É ocioso discutir se a tentativa do presidente Jair Bolsonaro de entregar o posto ao filho poderia ser enquadrada nas regras que vetam o nepotismo na esfera pública. O gesto, independentemente de interpretações do texto, fala por si: explicita um inaceitável avanço do mandatário sobre o caráter republicano das instituições.
A deplorável afirmação de Bolsonaro de que se pudesse serviria sempre filé mignon a seus herdeiros ilustrou, em sua vulgaridade, a natureza personalista e arrogante da escolha do filho ao posto.
Fosse o deputado um reconhecido talento diplomático, uma promessa de Joaquim Nabuco redivivo, opiniões mais flexíveis até poderiam se justificar. Mas não é o caso. Em matéria de credenciais para a função, o assim chamado 03 é pouco mais que um zero à esquerda.

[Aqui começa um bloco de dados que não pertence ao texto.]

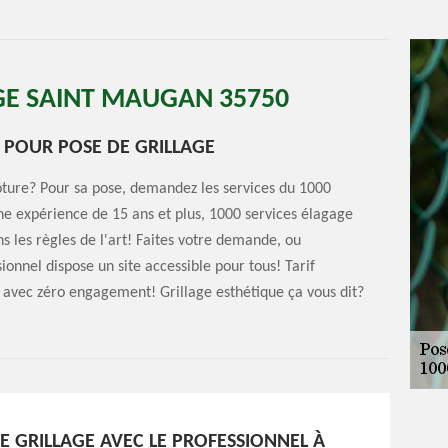
GE SAINT MAUGAN 35750
R POUR POSE DE GRILLAGE
lôture? Pour sa pose, demandez les services du 1000
une expérience de 15 ans et plus, 1000 services élagage
s les règles de l'art! Faites votre demande, ou
sionnel dispose un site accessible pour tous! Tarif
it avec zéro engagement! Grillage esthétique ça vous dit?
E GRILLAGE AVEC LE PROFESSIONNEL À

Bastariam para desqualificá-lo as cenas de bajulação explícita ao presidente norte-americano, Donald Trump, por ele patrocinadas.
Ou mesmo o ataque sarcástico que ele desfechou contra a comunidade LGBT ao vestir uma camiseta descaracterizando a sigla num evento conservador em São Paulo –com fundos públicos, diga-se, do PSL.

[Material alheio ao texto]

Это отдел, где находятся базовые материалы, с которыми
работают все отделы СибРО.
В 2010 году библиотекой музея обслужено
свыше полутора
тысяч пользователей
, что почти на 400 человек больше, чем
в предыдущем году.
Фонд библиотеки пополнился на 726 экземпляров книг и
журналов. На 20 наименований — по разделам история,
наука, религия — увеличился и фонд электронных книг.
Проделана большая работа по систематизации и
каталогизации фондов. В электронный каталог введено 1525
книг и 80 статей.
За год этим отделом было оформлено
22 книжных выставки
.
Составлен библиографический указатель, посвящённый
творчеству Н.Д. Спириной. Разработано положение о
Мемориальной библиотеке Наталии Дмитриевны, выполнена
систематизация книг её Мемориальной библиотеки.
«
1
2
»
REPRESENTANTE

Além do nepotismo de fato e de tais episódios constrangedores, há uma série de outros motivos para considerar que a indicação seria inapropriada. A índole para o confronto em desfavor do diálogo, a inexperiência e o despreparo faziam de Eduardo um candidato muito aquém da missão.
Embora o Senado, que precisa endossar a proposta do Executivo, pudesse, quem sabe, aprová-la, ficou evidente que a aceitação do nome se tornou insustentável.
A implosão do PSL, em meio a denúncias de falcatruas eleitorais e a uma guerra de acusações torpes no ninho bolsonarista, abriu ao deputado uma porta para a fuga.
Depois de perder a escolha para líder do PSL na Câmara, recuperando-a a seguir, Eduardo anunciou na noite da terça (22) que desistiria dos EUA. Em pronunciamento, reafirmou a convicção de que reúne qualidades para comandar a embaixada e procurou desvincular sua guinada da crise no PSL.
Teria se convencido de que o melhor é permanecer no Brasil para defender princípios conservadores e “fazer do tsunami que foi a eleição de 2018 uma onda permanente”.
É incerto se conseguirá levar a cabo tais objetivos, mas sem dúvida são mais adequados e estão mais à altura de suas possibilidades.